As soon as the Supreme Court granted cert in the case of Dobbs v. Jackson Women’s Health Organization, I rushed online to see the anticipated outcry. More on that in a moment.
The case challenges the constitutionality of Mississippi’s gestational age law that barred abortions past 15 weeks except in exceptional circumstances. This is a significant moment because the Court did not need to take this case. There was no circuit split to resolve. And if the justices had no intention to change the lower court’s reading of applicable precedents, they could have let the appeals court’s ruling stand. Though only Clarence Thomas has stated his desire to reverse the abortion precedent, five other justices have signaled, at various times in their careers, that they might be open to it.
So, I looked for the outrage online and haven’t found it. Admittedly, there’s a lot of competition. There’s a war between Israel and Hamas. Republicans are attempting to block a Jan. 6 commission. The New York attorney general has announced that her inquiry into the Trump Organization has become criminal. Bill and Melinda are getting divorced. Besides, any Supreme Court decision would not come down until a year or more from now. I assume that once the import of this cert grant becomes clear, pro-choice advocates will bestir themselves.
I’ve been on the pro-life side of the debate for decades — not for religious reasons but because I’m convinced that the moral weight is on that side. I believe that taking the life of an unborn child is something that should be only a last resort in very rare circumstances, so I will not shed any tears if the Court returns the law to the pre-Roe status quo. That said, a great deal has changed in the world since 1973, so while a revision of Roe/Casey would change the law, it’s not clear that it would change society very dramatically.
The trend. Abortion has been in decline for 40 years. In 1981, it reached a high of 29.3 abortions per 1,000 women aged 15-44. By 2017, the rate had declined to 13.5 per 1,000 women, which is below the rate when Roe was decided in 1973. So, whatever we’ve been doing in the past 40 years — providing contraceptives, persuading people — it’s working pretty well.
States differ. The states that are likely to restrict abortion access already tend to have much lower rates of abortion than the states such as California and New York that would be virtually certain to maintain liberal abortion regimes. It’s also worth noting that even the Mississippi law under consideration at the Supreme Court only forbids abortions after 15 weeks’ gestation. Eighty-eight percent of abortions occur within the first 12 weeks. Another 6.3% are performed between 13-15 weeks. So the Mississippi law would affect only 5% or so of all abortions.
The methods. In 1973, the only safe abortion procedures were surgical. That’s no longer the case.
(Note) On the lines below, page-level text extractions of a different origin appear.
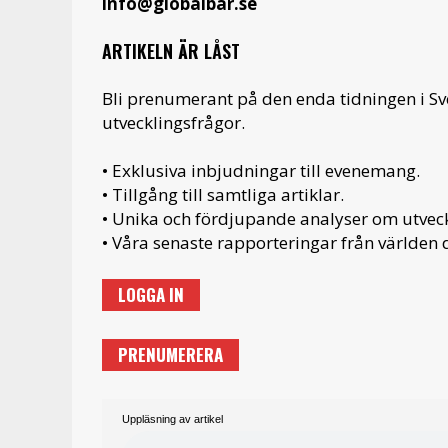
info@globalbar.se
ARTIKELN ÄR LÅST
Bli prenumerant på den enda tidningen i S
utvecklingsfrågor.
• Exklusiva inbjudningar till evenemang.
• Tillgång till samtliga artiklar.
• Unika och fördjupande analyser om utveckl
• Våra senaste rapporteringar från världen d
LOGGA IN
PRENUMERERA
Uppläsning av artikel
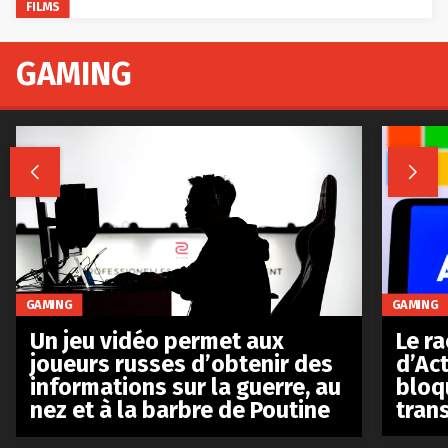
FILMS
GAMING


GAMING
GAMING
Le r
Un jeu vidéo permet aux
d’Act
joueurs russes d’obtenir des
bloq
informations sur la guerre, au
tran
nez et à la barbre de Poutine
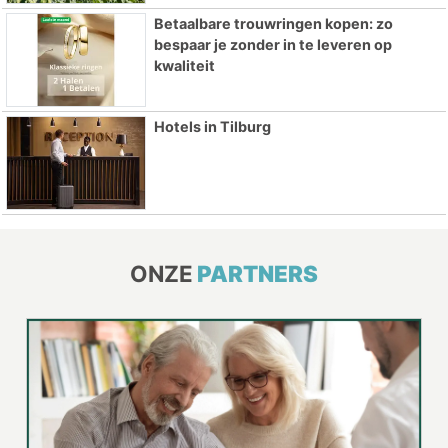
Betaalbare trouwringen kopen: zo
bespaar je zonder in te leveren op
kwaliteit
Hotels in Tilburg
ONZE
PARTNERS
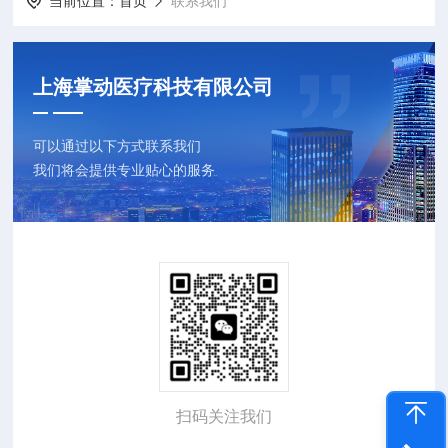
当前位置：
首页
联系我们
上海掌动医疗科技有限公司
可以通过以下方式联系我们
我们将会提供专业贴心的服务
扫码关注我们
There are several “morning after” pills that are legal and widely available — though most must be taken with days of unprotected sex. There are also medication abortions using the drugs mifepristone and misoprostol. Used in combination during the first 11 weeks of pregnancy, they induce a miscarriage. In 2017, nearly 40% of all abortions were medication abortions.
If the Supreme Court were to change abortion law, many more women in states with restrictive abortion laws would probably attempt to secure abortifacient medicines. That might ignite a new black market, since current laws require that the medications be administered in person and several states are rushing to restrict access to them.
The politics. If the Supreme Court grasps this nettle and reverses Roe/Casey, millions of Americans who have tended to focus their political sights on Washington, D.C., will be forced to look homeward. Abortion rights supporters will have to get busy in their neighborhoods, counties and state capitals. Abortion opponents have already been at this to some degree, passing restrictive laws in hopes of getting a test case to SCOTUS. Now that the Court has agreed to hear the case, it’s possible to imagine 50 state fights. That is the way we’re supposed to resolve these fraught questions. And there’s a silver lining for pro-choice advocates: The issue may juice interest in 2022 races among Democrats, who so far have lagged Republicans in expressions of enthusiasm.
Finally, for those abortion foes who’ve shown themselves willing to accept any moral compromise in the name of “saving babies,” this might be an opportunity to step back. The presidency will be largely irrelevant to the question of abortion if it becomes a matter of state law. Being on the right side of the question can no longer serve as a get-out-of-jail-free card for otherwise morally loathsome candidates.